Practical usage of directions will be shown in *Level 2 Assignment*.

In [7]:
from enum import Enum, auto

class Direction(Enum):
    RIGHT = auto()
    LEFT = auto()
    UP = auto()
    DOWN = auto()

    @staticmethod
    def get_all_directions():
        return [Direction.RIGHT, Direction.LEFT, Direction.UP, Direction.DOWN]


class Action(Enum):
    ACTION_A1 = auto()  # On Level 1 assignment, this would collapse to direction RIGHT
    ACTION_A2 = auto()  # On Level 1 assignment, this would collapse to direction LEFT
    ACTION_A3 = auto()  # On Level 1 assignment, this would collapse to direction UP
    ACTION_A4 = auto()  # On Level 1 assignment, this would collapse to direction DOWN

    @staticmethod
    def get_all_actions():
        return [Action.ACTION_A1, Action.ACTION_A2, Action.ACTION_A4, Action.ACTION_A3]

## Environment's 'Base'

It is time for defining so called '**Base**'. Basically, a ***base*** can be interpreted as a representational structure of a particular environment, be it a **board**, a **graph** or some other structure.
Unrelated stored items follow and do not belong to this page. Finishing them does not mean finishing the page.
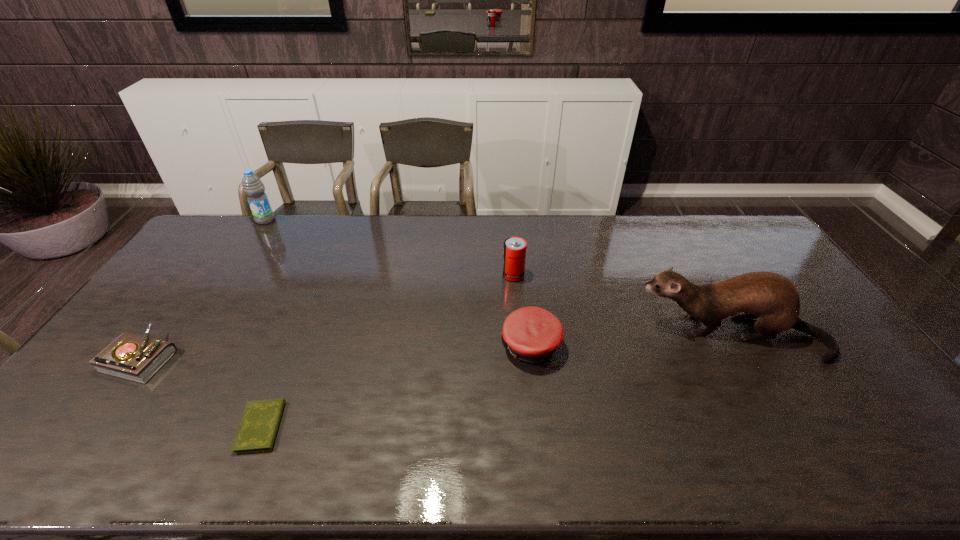 What are the coordinates of `vacant space located at the face of the ferret` in the screenshot? It's located at (612, 335).

Locate an element on the screen. The width and height of the screenshot is (960, 540). vacant area situated 0.350m at the face of the ferret is located at coordinates (518, 335).

Locate an element on the screen. The height and width of the screenshot is (540, 960). free space located 0.130m at the face of the ferret is located at coordinates (594, 335).

Where is `vacant space situated on the front of the second farthest object`? The image size is (960, 540). vacant space situated on the front of the second farthest object is located at coordinates click(x=520, y=353).

Identify the location of free spot located at the front of the cap where the visor is located. (449, 346).

At what (x,y) coordinates should I click in order to perform the action: click on free space located 0.290m at the front of the cap where the visor is located. Please return your answer as a coordinate pair (x, y). This screenshot has height=540, width=960. Looking at the image, I should click on (400, 346).

At what (x,y) coordinates should I click in order to perform the action: click on vacant region located 0.280m at the front of the cap where the visor is located. Please return your answer as a coordinate pair (x, y). Image resolution: width=960 pixels, height=540 pixels. Looking at the image, I should click on (403, 346).

Locate an element on the screen. The width and height of the screenshot is (960, 540). free space located 0.180m on the right of the second shortest object is located at coordinates (239, 357).

The width and height of the screenshot is (960, 540). What are the coordinates of `vacant space located on the right of the shorter diary` in the screenshot? It's located at (422, 427).

Find the location of a particular element. This screenshot has height=540, width=960. object that is at the far edge is located at coordinates (253, 187). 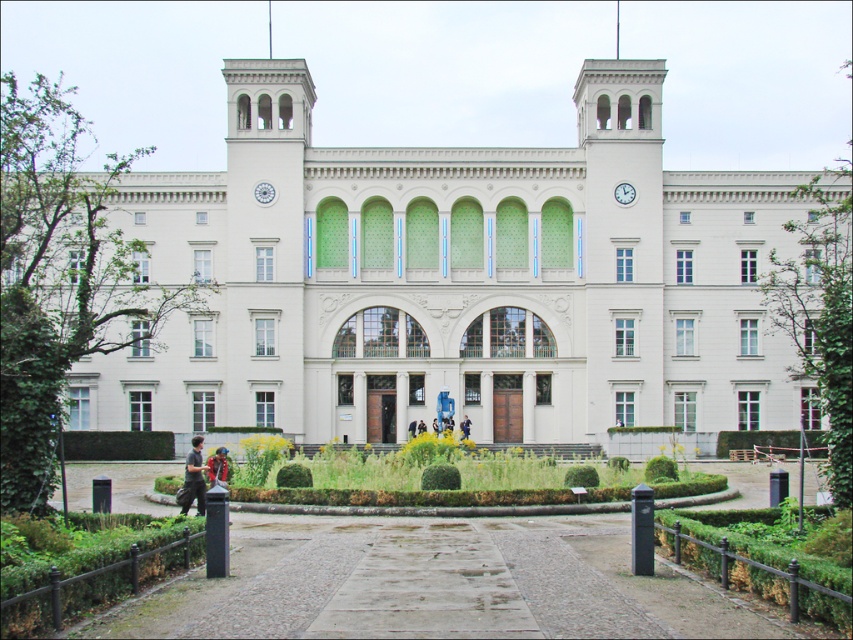 You are standing in front of the grand building and notice the green grass at center and the dark gray fabric jacket at lower left. Which object is closer to the ground?

The green grass at center is closer to the ground because it is below the dark gray fabric jacket at lower left.

You are a delivery person standing at the entrance of the grand building. You need to place a package on the multicolored fabric at lower center but there is a dark gray fabric jacket at lower left in the way. Can you move the jacket to make space?

The dark gray fabric jacket at lower left and multicolored fabric at lower center are 2.32 meters apart from each other. Since the distance between them is over 2 meters, the jacket is not blocking the path to the multicolored fabric at lower center. Therefore, you don not need to move the jacket.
It is tightly coupled with *actions* and especially *directions*, because it gives a meaningful sense to the latter.

Like we've said, bases can be of several types - perfect opportunity for making an interface and grouping types of bases together.

***Important disclaimer*** - we're going to interchangeably use the terms ***state***, ***node***, ***position*** and ***cell***, because, even though they're used in several different contexts, basically mean the same thing. Don't get confused.

In [8]:
from typing import Dict

class MazeBase(ABC):
    """
    Base class for maze.
    """

    @property
    @abstractmethod
    def nodes(self) -> Dict[Position, Cell]:
        pass

    @property
    @abstractmethod
    def connections(self) -> Dict[Position, Dict[Direction, Position]]:
        pass

    @abstractmethod
    def __getitem__(self, **kwargs) -> Cell:
        pass

    @abstractmethod
    def get_directions(self, s: Position) -> list[Direction]:
        pass

Here we can observe several properties:
- '***Nodes***' *property* describes a group of ***nodes***, which represent a single position, a single cell, a single ***state*** in base structure.
- '***Connections***' *property* describes what nodes are connected and how they're connected.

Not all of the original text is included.